Maria da Penha sobreviveu a duas tentativas de feminicídio antes de escrever o livro que se tornaria uma "carta de alforria" - como costuma dizer - para as mulheres brasileiras. Com "Sobrevivi… Posso contar" chamou a atenção do mundo e pressionou o país a criar uma das mais avançadas legislações para combater a violência doméstica. Dezoito anos depois de emprestar seu nome à lei e mergulhar numa luta para combater a violência contra a mulher, ela se vê obrigada a lutar contra o ódio.
Maria da Penha não tem o costume de acessar as redes sociais. Estranhou quando, há alguns anos, começou a receber vídeos e publicações enviadas pelos amigos com a suposta versão do seu agressor, já rejeitada duas vezes pela justiça por meio de suas condenações. Um documentário lançado na internet a empurrou recentemente para uma enxurrada de ameaças e virou combustível para a extrema direita e adeptos do movimento Red Pill.
A farmacêutica cearense viu-se imersa em ataques de ódio, que ganham força com a intensa onda de desinformação e fake news que se multiplicam na internet. Assim como na época em que a lei foi criada, há 18 anos, ela voltou a tomar cuidado com os locais que frequenta e a se proteger. Sentindo-se insegura, precisou valer-se do programa de proteção aos defensores dos direitos humanos no Ceará.
É neste contexto que tem também defendido outra bandeira: a de criminalizar a misoginia, que é a discriminação e a propagação do ódio contra mulheres. Dar uma resposta mais severa por meio de lei, como com o racismo e a homofobia. "Todas essas questões de ódio precisam ser criminalizadas porque é um absurdo que aconteçam", disse recentemente no podcast O Assunto, comandado pela jornalista Natuza Nery.
Maria da Penha tem clareza de que o caminho é longo para proteger as mulheres de tantas violências. Defende que a questão seja levada para as escolas, terreno fértil para combater a cultura do ódio.
No país que mata uma mulher a cada seis horas, ela acredita que o posto de saúde seria um importante equipamento para acolher vítimas de violência nas pequenas cidades, onde não há ainda uma rede bem estruturada. Para ela, é preciso fazer um trabalho também com os ex-agressores. Maria da Penha acredita que homens violentos podem, sim, mudar.
Neste ano em que a lei completa 18 anos, ela vê as tentativas de descredibilização de sua história como uma ameaça às conquistas alcançadas. Por isso, aos 79 anos, sabe que prestou uma contribuição importante, mas não tem a sensação de dever cumprido. Continua firme para lutar.
A missão de proteger mulheres da violência e do ódio foi construída desde aquela madrugada de maio de 1983, quando acordou com um tiro queimando suas costas. Ouviu o então marido contar para os vizinhos que havia sido um assalto enquanto buscava na vizinhança apoio e socorro. Desde então, foram meses entre hospitais do Ceará e do Distrito Federal.

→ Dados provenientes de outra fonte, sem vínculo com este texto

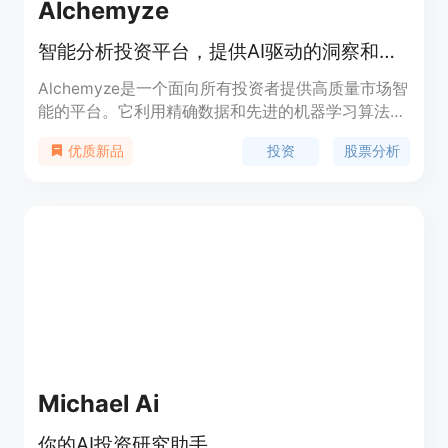
Alchemyze
智能分析投资平台，提供AI驱动的洞察和股票分析。
Alchemyze是一个面向所有投资者提供高质量市场智
能的平台。它利用精确数据和先进的机器学习算法，
提供以往只有最富有的个体才能获得的洞察。其使命
投资
股票分析
优质新品
是民主化市场智能，使最佳洞察力对每个人都可用。
平台通过将具有相似特征的股票分组，确保公平和相
关的比较，并分析每组内每只股票超过500个技术和
财务特征，精心评估它们的重要性。这导致特定特征
的权重和量身定制的评分公式，为每个股票类别、部
门和行业提供精确和可操作的洞察。
Michael Ai
你的AI投资研究助手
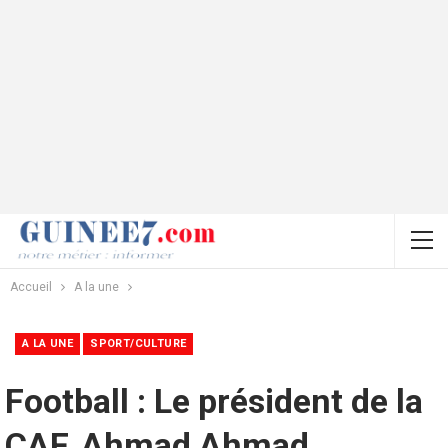
Accueil
A la une
A LA UNE
SPORT/CULTURE
Football : Le président de la
CAF, Ahmad Ahmad,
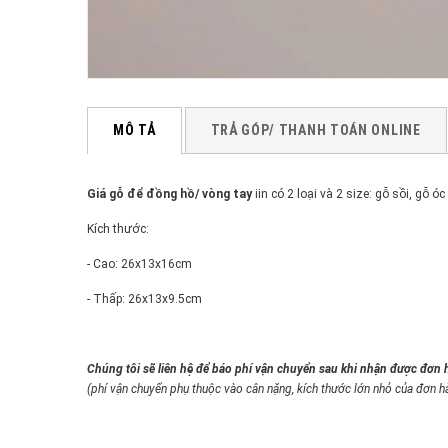
MÔ TẢ
TRẢ GÓP/ THANH TOÁN ONLINE
Giá gỗ để đồng hồ/ vòng tay
iin có 2 loại và 2 size: gỗ sồi, gỗ óc
Kích thước:
- Cao: 26x13x16cm
- Thấp: 26x13x9.5cm
Chúng tôi sẽ liên hệ để báo phí vận chuyển sau khi nhận được đơn 
(phí vận chuyển phụ thuộc vào cân nặng, kích thước lớn nhỏ của đơn h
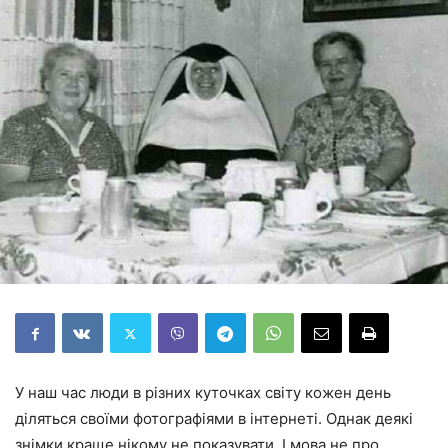
У наш час люди в різних куточках світу кожен день
діляться своїми фотографіями в інтернеті. Однак деякі
знімки краще нікому не показувати. І мова не про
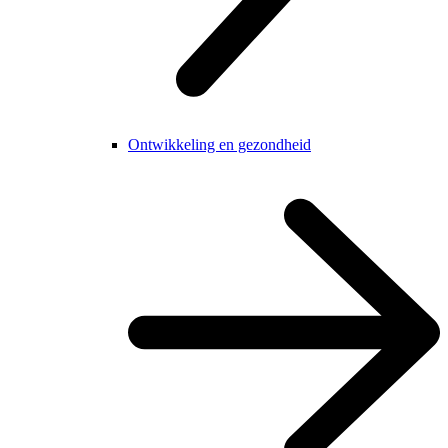
Ontwikkeling en gezondheid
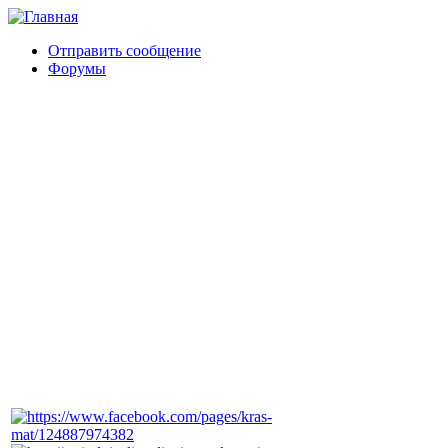
Отправить сообщение
Форумы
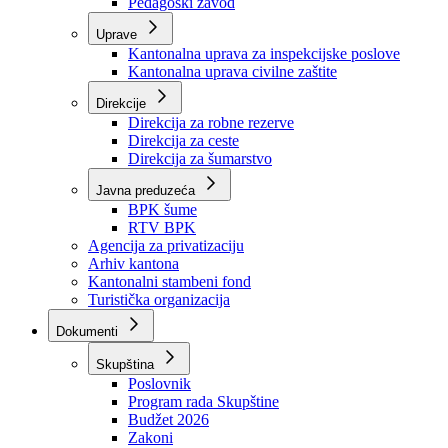
Zavod zdravstvenog osiguranja
Zavod za javno zdravstvo
Zavod za besplatnu pravnu pomoć
Pedagoški zavod
Uprave
Kantonalna uprava za inspekcijske poslove
Kantonalna uprava civilne zaštite
Direkcije
Direkcija za robne rezerve
Direkcija za ceste
Direkcija za šumarstvo
Javna preduzeća
BPK šume
RTV BPK
Agencija za privatizaciju
Arhiv kantona
Kantonalni stambeni fond
Turistička organizacija
Dokumenti
Skupština
Poslovnik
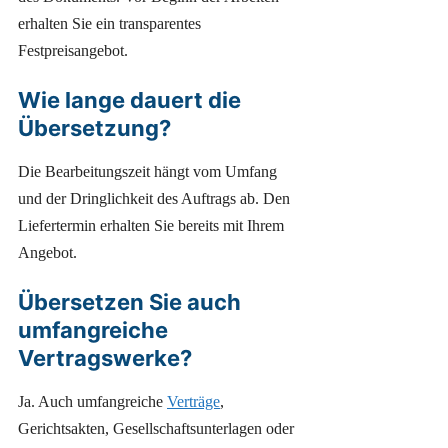
erhalten Sie ein transparentes
Festpreisangebot.
Wie lange dauert die
Übersetzung?
Die Bearbeitungszeit hängt vom Umfang
und der Dringlichkeit des Auftrags ab. Den
Liefertermin erhalten Sie bereits mit Ihrem
Angebot.
Übersetzen Sie auch
umfangreiche
Vertragswerke?
Ja. Auch umfangreiche
Verträge
,
Gerichtsakten, Gesellschaftsunterlagen oder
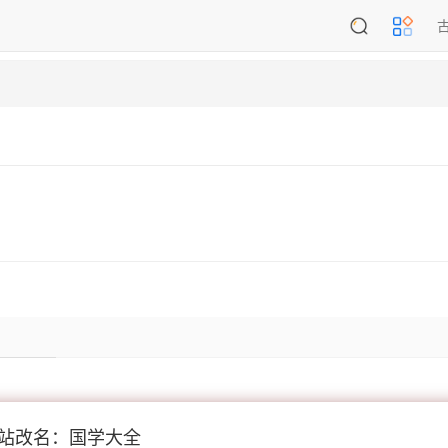
站改名：国学大全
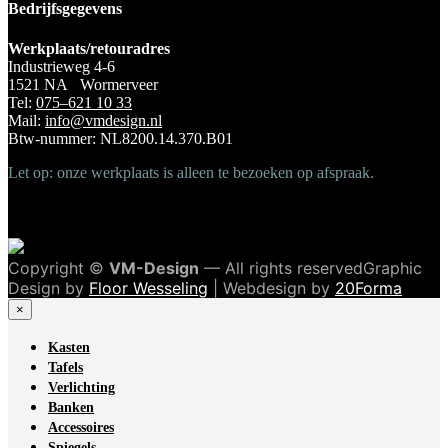
Bedrijfsgegevens
Werkplaats/retouradres
Industrieweg 4-6
1521 NA Wormerveer
Tel:
075–621 10 33
Mail:
info@vmdesign.nl
Btw-nummer: NL8200.14.370.B01
Let op: onze werkplaats is alleen te bezoeken op afspraak.
Copyright ©
VM-Design
— All rights reservedGraphic
Design by
Floor Wesseling
| Webdesign by
20Forma
×
Kasten
Tafels
Verlichting
Banken
Accessoires
Spiegels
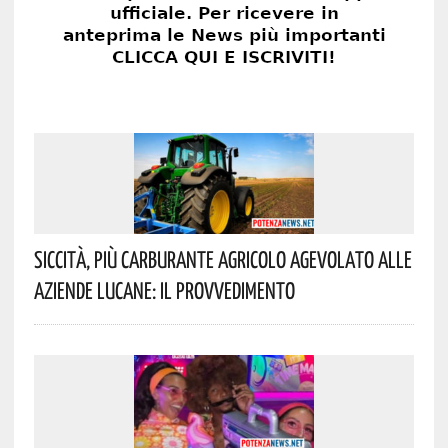
Siccità, Più Carburante Agricolo Agevolato Alle
Aziende Lucane: Il Provvedimento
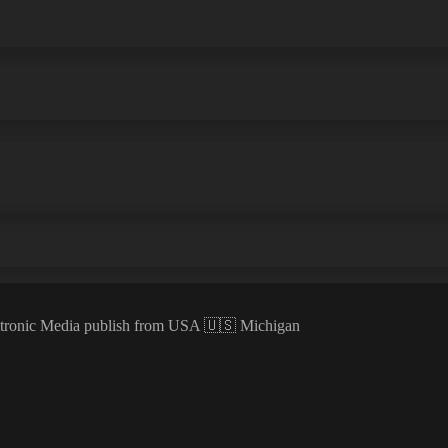
ectronic Media publish from USA 🇺🇸 Michigan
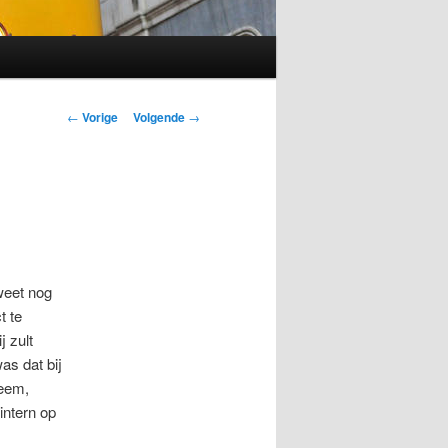
Berichtnavigatie
←
Vorige
Volgende
→
 weet nog
t te
j zult
as dat bij
teem,
intern op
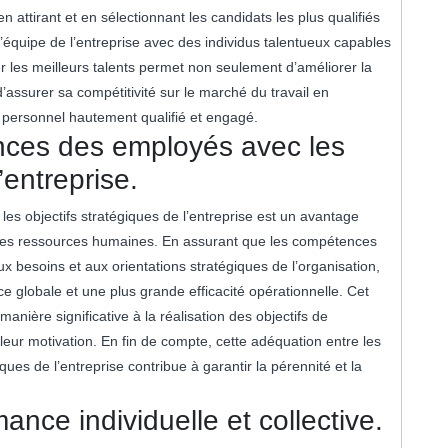
 attirant et en sélectionnant les candidats les plus qualifiés
l’équipe de l’entreprise avec des individus talentueux capables
 les meilleurs talents permet non seulement d’améliorer la
’assurer sa compétitivité sur le marché du travail en
 personnel hautement qualifié et engagé.
ces des employés avec les
’entreprise.
s objectifs stratégiques de l’entreprise est un avantage
 des ressources humaines. En assurant que les compétences
x besoins et aux orientations stratégiques de l’organisation,
e globale et une plus grande efficacité opérationnelle. Cet
ière significative à la réalisation des objectifs de
 leur motivation. En fin de compte, cette adéquation entre les
ues de l’entreprise contribue à garantir la pérennité et la
ance individuelle et collective.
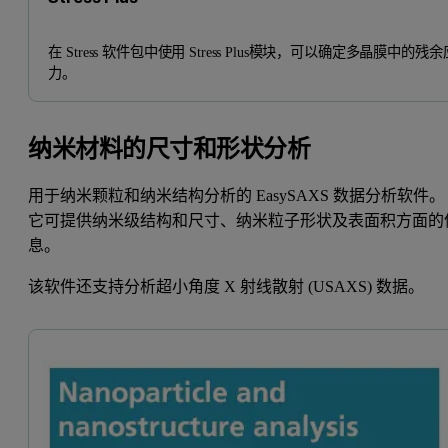
在 Stress 软件包中使用 Stress Plus模块，可以确定多晶膜中的残余
力。
纳米材料的尺寸和形状分析
用于纳米颗粒和纳米结构分析的 EasySAXS 数据分析软件。
它可提供纳米级结构和尺寸、纳米粒子形状及表面积方面的
息。
该软件还支持分析超小角度 X 射线散射 (USAXS) 数据。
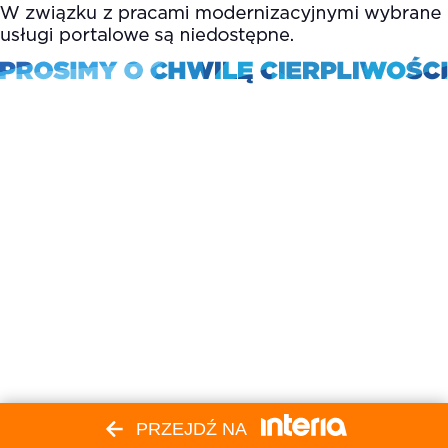
PRZEJDŹ NA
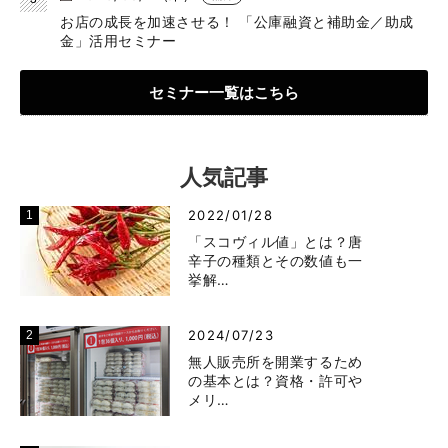
お店の成長を加速させる！ 「公庫融資と補助金／助成
金」活用セミナー
セミナー一覧はこちら
人気記事
2022/01/28
「スコヴィル値」とは？唐
辛子の種類とその数値も一
挙解…
2024/07/23
無人販売所を開業するため
の基本とは？資格・許可や
メリ…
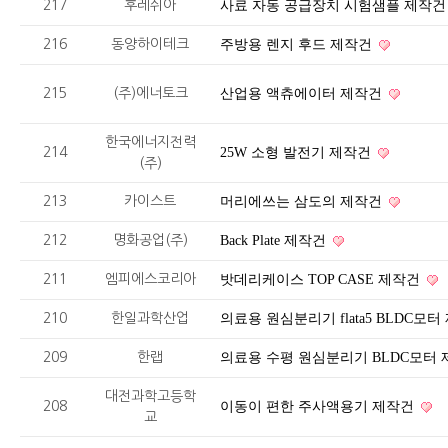
217
후레쉬아
사료 자동 공급장치 시험샘플 제작
216
동양하이테크
주방용 렌지 후드 제작건
215
(주)에너토크
산업용 액츄에이터 제작건
한국에너지전력
214
25W 소형 발전기 제작건
(주)
213
카이스트
머리에쓰는 삼도의 제작건
212
명화공업(주)
Back Plate 제작건
211
엠피에스코리아
밧데리케이스 TOP CASE 제작건
210
한일과학산업
의료용 원심분리기 flata5 BLDC모
209
한랩
의료용 수평 원심분리기 BLDC모터
대전과학고등학
208
이동이 편한 주사액용기 제작건
교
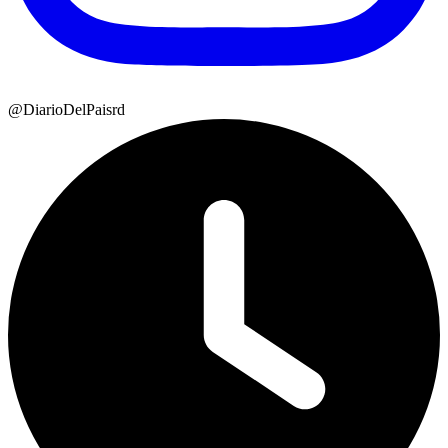
@DiarioDelPaisrd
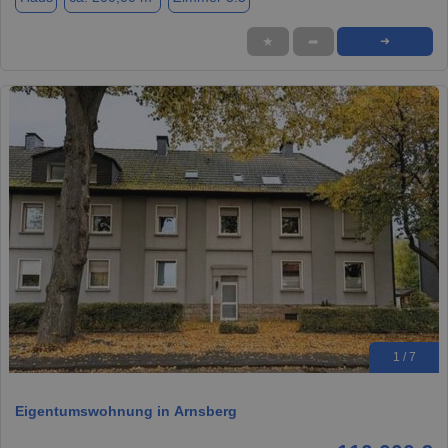
★
➦
➜
1 / 7
Eigentumswohnung in Arnsberg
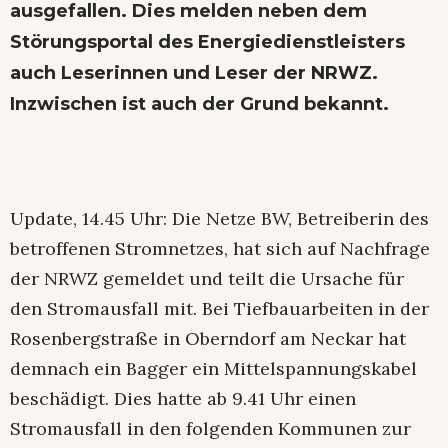
ausgefallen. Dies melden neben dem
Störungsportal des Energiedienstleisters
auch Leserinnen und Leser der NRWZ.
Inzwischen ist auch der Grund bekannt.
Update, 14.45 Uhr: Die Netze BW, Betreiberin des
betroffenen Stromnetzes, hat sich auf Nachfrage
der NRWZ gemeldet und teilt die Ursache für
den Stromausfall mit. Bei Tiefbauarbeiten in der
Rosenbergstraße in Oberndorf am Neckar hat
demnach ein Bagger ein Mittelspannungskabel
beschädigt. Dies hatte ab 9.41 Uhr einen
Stromausfall in den folgenden Kommunen zur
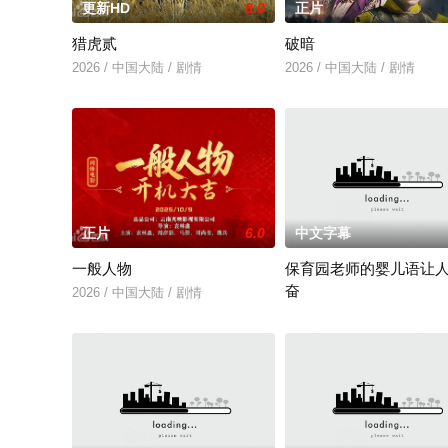
更新HD
8.0
正片
猎虎贰
破暗
2026 / 中国大陆 / 剧情
2026 / 中国大陆 / 剧情
正片
6.0
中文字幕
一般人物
保育园老师的婴儿语让
奋
2026 / 中国大陆 / 剧情
2025 / 日本 / 白木由子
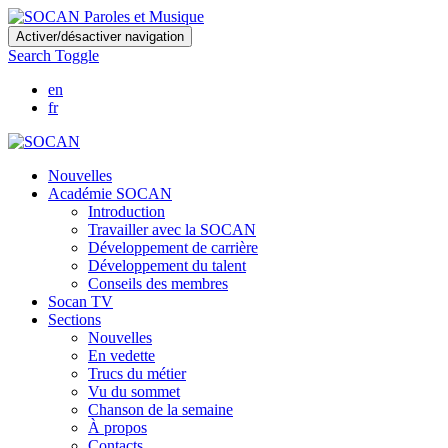
Skip
Activer/désactiver navigation
to
Search Toggle
main
content
en
fr
Nouvelles
Académie SOCAN
Introduction
Travailler avec la SOCAN
Développement de carrière
Développement du talent
Conseils des membres
Socan TV
Sections
Nouvelles
En vedette
Trucs du métier
Vu du sommet
Chanson de la semaine
À propos
Contacts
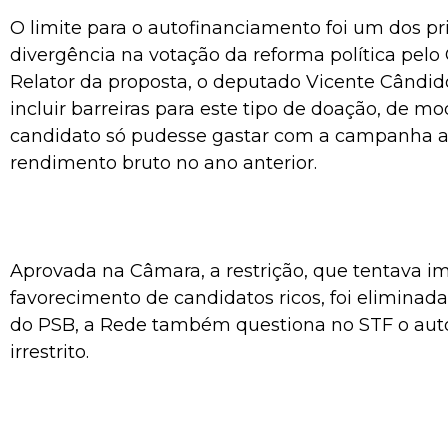
O limite para o autofinanciamento foi um dos pr
divergência na votação da reforma política pelo
Relator da proposta, o deputado Vicente Cândido
incluir barreiras para este tipo de doação, de m
candidato só pudesse gastar com a campanha a
rendimento bruto no ano anterior.
Aprovada na Câmara, a restrição, que tentava i
favorecimento de candidatos ricos, foi eliminad
do PSB, a Rede também questiona no STF o aut
irrestrito.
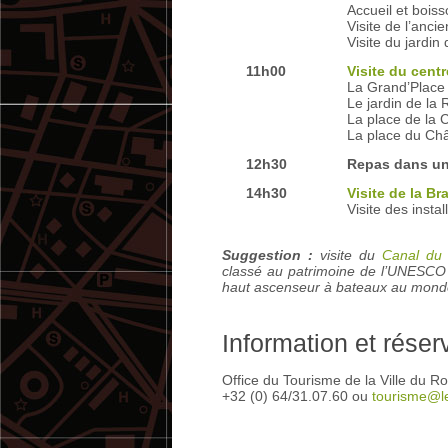
Accueil et bois
Visite de l’ancie
Visite du jardin
11h00
Visite du centr
La Grand’Place
Le jardin de la
La place de la 
La place du Ch
12h30
Repas dans un 
14h30
Visite de la Br
Visite des insta
Suggestion :
visite du
Canal du 
classé au patrimoine de l’UNESCO
haut ascenseur à bateaux au monde
Information et réser
Office du Tourisme de la Ville du R
+32 (0) 64/31.07.60 ou
tourisme@l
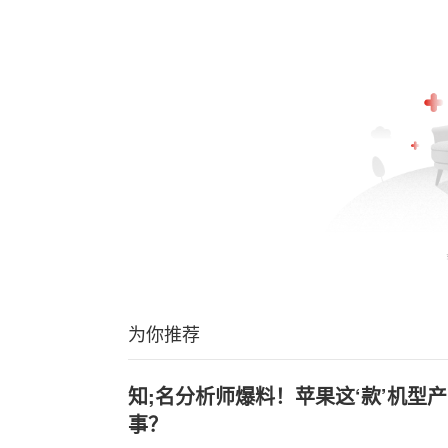
为你推荐
知;名分析师爆料！苹果这‘款’机型
事？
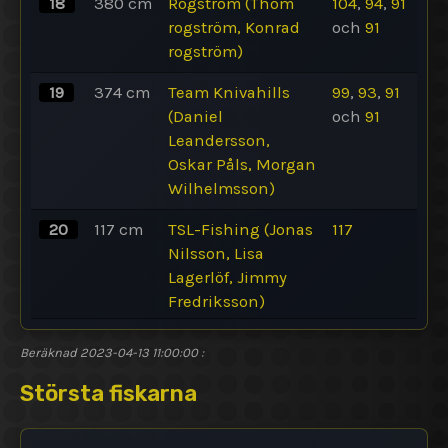
18
380
cm
Rogström (Thom
104
,
94
,
91
rogström, Konrad
och
91
rogström)
19
374
cm
Team Knivahills
99
,
93
,
91
(Daniel
och
91
Leandersson,
Oskar Påls, Morgan
Wilhelmsson)
20
117
cm
TSL-Fishing (Jonas
117
Nilsson, Lisa
Lagerlöf, Jimmy
Fredriksson)
Beräknad 2023-04-13 11:00:00
:
Största fiskarna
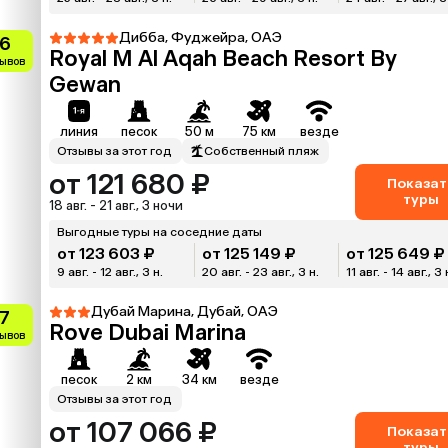
Дибба, Фуджейра, ОАЭ
.6
Royal M Al Aqah Beach Resort By
зывов
Gewan
линия
песок
50 м
75 км
везде
Отзывы за этот год
Собственный пляж
от 121 680 ₽
Показат
туры
18 авг. - 21 авг., 3 ночи
Выгодные туры на соседние даты
от 123 603 ₽
от 125 149 ₽
от 125 649 ₽
9 авг. - 12 авг., 3 н.
20 авг. - 23 авг., 3 н.
11 авг. - 14 авг., 3 
Дубай Марина, Дубай, ОАЭ
.7
Rove Dubai Marina
зывов
песок
2 км
34 км
везде
Отзывы за этот год
от 107 066 ₽
Показат
туры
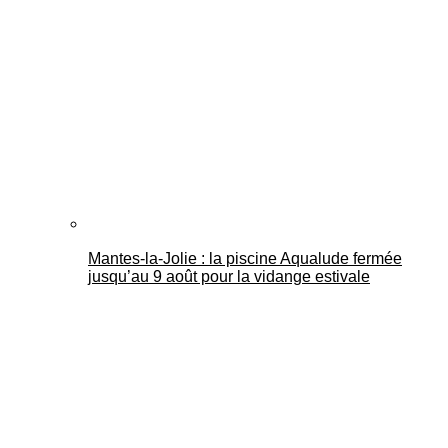
Mantes-la-Jolie : la piscine Aqualude fermée
jusqu’au 9 août pour la vidange estivale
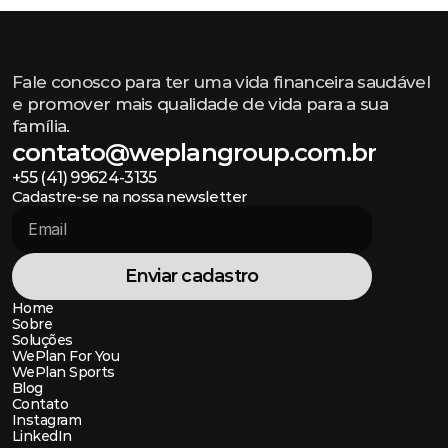
Fale conosco para ter uma vida financeira saudável
e
promover mais qualidade de vida para a sua
família.
contato@weplangroup.com.br
+55 (41) 99624-3135
contato@weplangroup.com.br
Cadastre-se na nossa newsletter
+55 (41) 99624-3135
Enviar cadastro
Enviar cadastro
Home
Home
Sobre
Sobre
Soluções
Soluções
WePlan For You
WePlan For You
WePlan Sports
WePlan Sports
Blog
Blog
Contato
Contato
Instagram
Instagram
LinkedIn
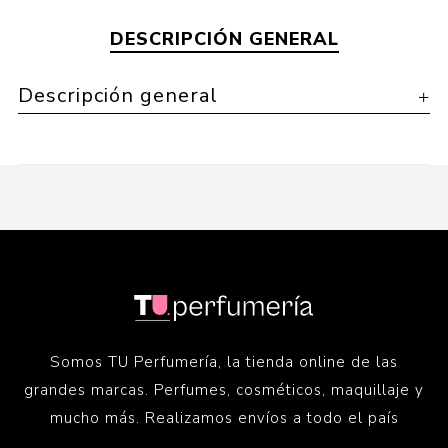
DESCRIPCIÓN GENERAL
Descripción general
Somos TU Perfumería, la tienda online de las
grandes marcas. Perfumes, cosméticos, maquillaje y
mucho más. Realizamos envíos a todo el país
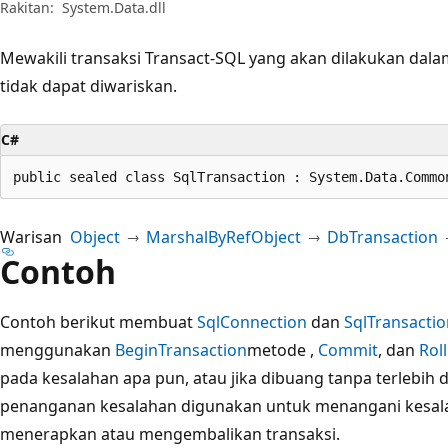
Rakitan:
System.Data.dll
Mewakili transaksi Transact-SQL yang akan dilakukan dalam
tidak dapat diwariskan.
C#
public sealed class SqlTransaction : System.Data.Commo
Warisan
Object
MarshalByRefObject
DbTransaction
Contoh
Contoh berikut membuat
SqlConnection
dan
SqlTransactio
menggunakan
BeginTransaction
metode ,
Commit
, dan
Rol
pada kesalahan apa pun, atau jika dibuang tanpa terlebih 
penanganan kesalahan digunakan untuk menangani kesal
menerapkan atau mengembalikan transaksi.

Apesar dos inúmeros tratamentos médicos, Maria da Penha voltou para casa paraplégica. Viu-se solitária, com visitas cuidadosamente controladas na própria casa. Começou a desconfiar que o crime contra ela havia tido a autoria do então marido, mas a certeza só se concretizou meses depois, com os resultados das investigações policiais.
Amparada pelos movimentos de mulheres, a farmacêutica encampou a luta para responsabilizar seu agressor. Depois de duas décadas acompanhando e cobrando a justiça, viu o ex-marido ser condenado duas vezes e ficar preso por menos de dois anos. Nunca desistiu de buscar justiça para si e para tantas brasileiras como ela. Atacada pela extrema direita e pelos simpatizantes do movimento Red Pill, Maria da Penha segue comprometida com a luta para que a lei que leva o seu nome cumpra seu propósito: proteger as mulheres.